__Dataset excerpts__.

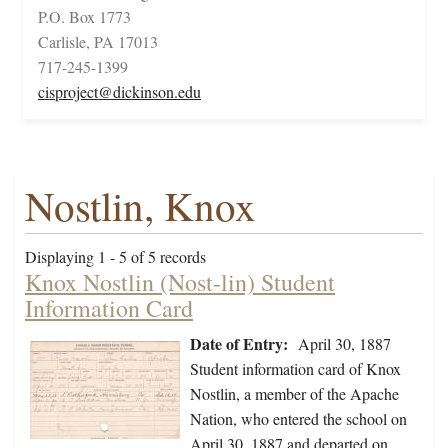
P.O. Box 1773
Carlisle, PA 17013
717-245-1399
cisproject@dickinson.edu
Nostlin, Knox
Displaying 1 - 5 of 5 records
Knox Nostlin (Nost-lin) Student
Information Card
Date of Entry:
April 30, 1887
Student information card of Knox
Nostlin, a member of the Apache
Nation, who entered the school on
April 30, 1887 and departed on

__Problem statement__.
Above are the records; give them all again exactly, apart from the pictures.

__Answer below__.
P.O. Box 1773
Carlisle, PA 17013
717-245-1399
cisproject@dickinson.edu
Nostlin, Knox
Displaying 1 - 5 of 5 records
Knox Nostlin (Nost-lin) Student
Information Card
Date of Entry:
April 30, 1887
Student information card of Knox
Nostlin, a member of the Apache
Nation, who entered the school on
April 30, 1887 and departed on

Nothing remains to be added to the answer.